There’s no better judge of a sales person’s performance than his or her customers. These tips and tools from my book Sales Secrets From Your Customers, emanate from hundreds of interviews conducted with customers – to find out what sales people were doing right and wrong.

Customer Interview 1

“The best sales rep I know is a woman who’s become a resource for me in a variety of areas. I use her on a consultative basis, almost. She helps me evaluate opportunities. Not only with her product – she’s a constant fountain of information in trying to find different ways to portray my point of view to the market. I never get the feeling that she’s just selling me something; she’s interested in my success.”

Customer Interview 2

“Our company feels that we are partners with our customers. The better we work as partners, the longer-term we’re going to do business and the more business we’re going to do. If a sales person approaches me in that fashion, I can be a very loyal guy. I know I can use a rep as a consultant when I’m sitting across the desk from him and I ask him a question, and I don’t get a chapter and verse about his product – I get a chapter and verse on what’s in my best interest based on his experience in the marketplace.”

Customer Interview 3

“I need a rep who understands what my concerns are and what I’m trying to get at. A really good rep can actually help you understand what you’re looking for. People who run businesses don’t always know where their market is. A good rep can actually say: ‘How about going in this direction?’ They see a lot of different businesses in my industry. They might have a better understanding than I do of what motivates my customers to buy. I need them to help me understand these things.”

Customer Interview 4

“With some reps, it’s obvious that they’re only interested in the rand amount of the sale. They’re not interested in trying to promote your business. A good rep approaches the sales from what you need to get your business going. They’ll often help you by showing you examples of what other people have done to be successful. They’re not after the quick sale, they want a long-term relationship. They help you come up with the ideas that are outside of their product or service. Unfortunately, with most reps you get the feeling they’re more self-serving than customer-serving.”

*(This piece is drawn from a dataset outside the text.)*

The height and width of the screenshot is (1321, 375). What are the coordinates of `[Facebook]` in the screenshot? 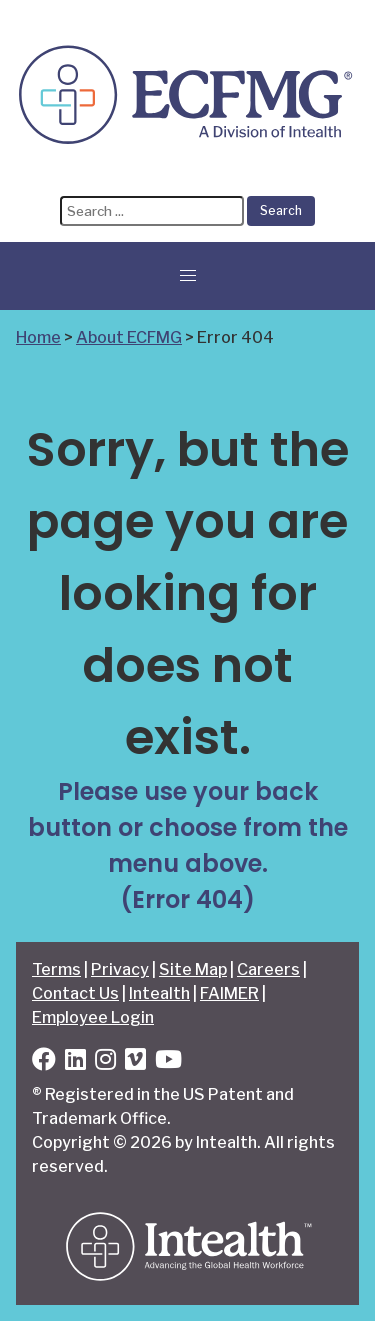 It's located at (44, 1062).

Key Points From Customer Interviews:

1. Create Customer Partnerships

There’s a saying that, if customers were just buying price and product, we could just hire brochures as sales people and send them out. One of the most valuable assets a sales person has is the ability to create partnerships with their customers. That means keeping the customers’ overall business goals in mind and helping them find new resources whenever necessary. It may mean recommending a competitor on occasion if your company or product can’t do the job. It means knowing your product so well that you know every conceivable application and adaptation possible. It means using your imagination to come up with ways to improve your customers’ bottom lines (and thereby improve your own.)

2. Create Added Value

When I’m setting up a sales training programme for a company, I usually have contact with several different people in the organisation. At one of my accounts, I had the opportunity to talk to the person who books the seminars for this company. Her job is to find space for the seminars, book hotels, arrange transportation, etc. I remember I once spent an hour on the phone with her teaching her how to negotiate with hotels to get better room rates.

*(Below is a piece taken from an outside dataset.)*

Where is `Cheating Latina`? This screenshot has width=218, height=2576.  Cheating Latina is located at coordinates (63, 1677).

This was helpful to her, because when the time came for her review she could show her supervisor documented evidence of how she saved the company thousands of rands; it was good for the company and it was good for me because she told her supervisors what I had done which then provided added value beyond the training.

3. Exceed Your Customers’ Expectations

Sales training expert Tony Parinello recommends that sales people help their customers in three areas. He suggests that sales people should offer ideas on:

  1. How to help the customer drive revenue
  2. How the customer can maintain their customer base. If you have some ideas 
on how to help a customer hold on to their hard-earned market share, you’re going to earn your right to stay there.
  3. How to add business from their existing customers.

“As a sales rep,” says Parinello, “you need to be able to out-deliver, out-perform and exceed your customers’ expectations in these three basic areas.”

Solutions Action Steps

Dive in with enthusiasm and effort.

Dive into your own products and services and what they have to offer. With equal energy, explore the customer’s business so that between the two you can come up with innovative, exciting solutions that will benefit your company and his.

Keep your mind open. 
“The way things have always been done” may not be the best way to solve your customers’ problems. Instead of saying: “It can’t be done,” ask yourself, “why not?”

Ask yourself: 
“What resources do I have available to influence the customer’s bottom line?” Start thinking outside the confines of your own product or service. Who do you know who might be able to help? How can you put the customer in touch with another supplier who might have the solution – even if it’s the competition? What would be the ideal solution to this problem, and how close can you come to making that happen?